> [RECORDS TO USE]:
>>>
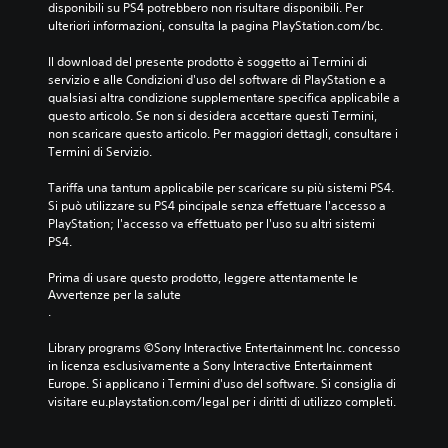
disponibili su PS4 potrebbero non risultare disponibili. Per 
ulteriori informazioni, consulta la pagina PlayStation.com/bc.
Il download del presente prodotto è soggetto ai Termini di 
servizio e alle Condizioni d'uso del software di PlayStation e a 
qualsiasi altra condizione supplementare specifica applicabile a 
questo articolo. Se non si desidera accettare questi Termini, 
non scaricare questo articolo. Per maggiori dettagli, consultare i 
Termini di Servizio.
Tariffa una tantum applicabile per scaricare su più sistemi PS4. 
Si può utilizzare su PS4 pincipale senza effettuare l'accesso a 
PlayStation; l'accesso va effettuato per l'uso su altri sistemi 
PS4.
Prima di usare questo prodotto, leggere attentamente le 
Avvertenze per la salute
.
Library programs ©Sony Interactive Entertainment Inc. concesso 
in licenza esclusivamente a Sony Interactive Entertainment 
Europe. Si applicano i Termini d'uso del software. Si consiglia di 
visitare eu.playstation.com/legal per i diritti di utilizzo completi.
<<<
Would you write each entry out again exactly, omitting the images?

> [ANSWER TO THE PROBLEM]:
disponibili su PS4 potrebbero non risultare disponibili. Per 
ulteriori informazioni, consulta la pagina PlayStation.com/bc.
Il download del presente prodotto è soggetto ai Termini di 
servizio e alle Condizioni d'uso del software di PlayStation e a 
qualsiasi altra condizione supplementare specifica applicabile a 
questo articolo. Se non si desidera accettare questi Termini, 
non scaricare questo articolo. Per maggiori dettagli, consultare i 
Termini di Servizio.
Tariffa una tantum applicabile per scaricare su più sistemi PS4. 
Si può utilizzare su PS4 pincipale senza effettuare l'accesso a 
PlayStation; l'accesso va effettuato per l'uso su altri sistemi 
PS4.
Prima di usare questo prodotto, leggere attentamente le 
Avvertenze per la salute
.
Library programs ©Sony Interactive Entertainment Inc. concesso 
in licenza esclusivamente a Sony Interactive Entertainment 
Europe. Si applicano i Termini d'uso del software. Si consiglia di 
visitare eu.playstation.com/legal per i diritti di utilizzo completi.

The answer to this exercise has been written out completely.